Thankfully, Chuck D doesn’t try to replace Flav with a Flav clone- surely that would be as big a misstep as the whole hoax thing. Instead, we have Jahi, who is a perfectly serviceable emcee. But, whereas Flav was the perfect foil to Chuck - chaos versus order- Jahi follows Chuck D’s cadence and echoes Chuck D’s sentiments. We don’t need two Chuck D’s. We already have one. This isn’t Jahi’s fault, mind you- he’s just doing what he is asked to do, and he does it pretty well. But, it does underscore how much Flav really did bring to the group – excitement, unpredictability, and maybe most importantly, fun.

The one track here that does include Flavor, the difficult to parse “Food as a Machine Gun” features two Flav lines repeated throughout the tracks.
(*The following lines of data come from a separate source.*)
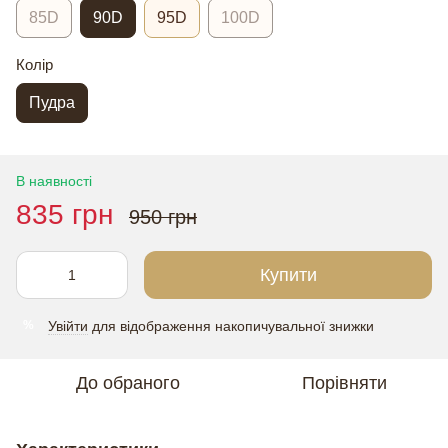
85D
90D
95D
100D
Колір
Пудра
В наявності
835 грн
950 грн
Купити
Увійти
для відображення накопичувальної знижки
%
До обраного
Порівняти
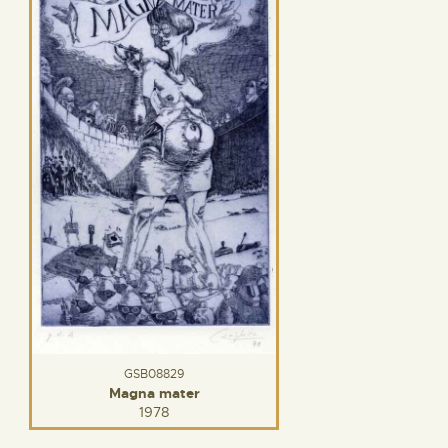
GSB08829
Magna mater
1978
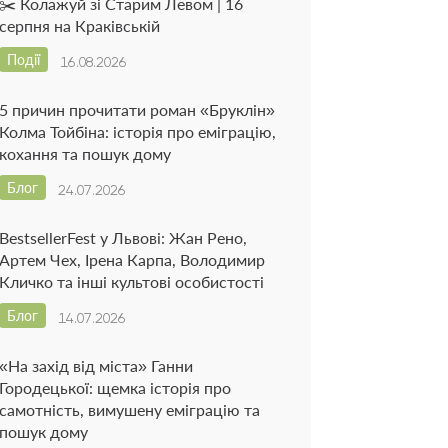
✂️ Колажуй зі Старим Левом | 16
серпня на Краківській
Події
16.08.2026
5 причин прочитати роман «Бруклін»
Колма Тойбіна: історія про еміграцію,
кохання та пошук дому
Блог
24.07.2026
BestsellerFest у Львові: Жан Рено,
Артем Чех, Ірена Карпа, Володимир
Кличко та інші культові особистості
Блог
14.07.2026
«На захід від міста» Ганни
Городецької: щемка історія про
самотність, вимушену еміграцію та
пошук дому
It would not be surprising at all if these lines came from some long lost recording session and were repurposed. No one in the group seems to care very much about the track. As important as the message may be – corporations are feeding us cheap food with the intent of killing us or causing medical issues for profit – it’s lost in the simile.

The album itself, when disconnected from its background, isn’t a disaster. Were this album to arrive without the associated drama and with Flav, it would be an acceptable entry in a catalogue full of classics and “pretty good” LPs. But, you can’t discount that the album is built off a lie, forged by a man who made his name by telling the truth. One of the most famous PE tracks is the kicking “911 is a Joke”, due, in part, as to how it told a true story in a relatable fashion, with a small amount of gallows humor. There’s no track here that hits all of those marks and there's no question why that’s the case.

Every band is entitled to a misstep here or there. Were Chuck D to simply ignore the Flav issue and kick this out as a Chuck D solo album, we wouldn’t even be here. Hopefully, the group will recover and come back to their full glory (my money says they will). But, until then, don’t feed us some B.S. about a “hoax”.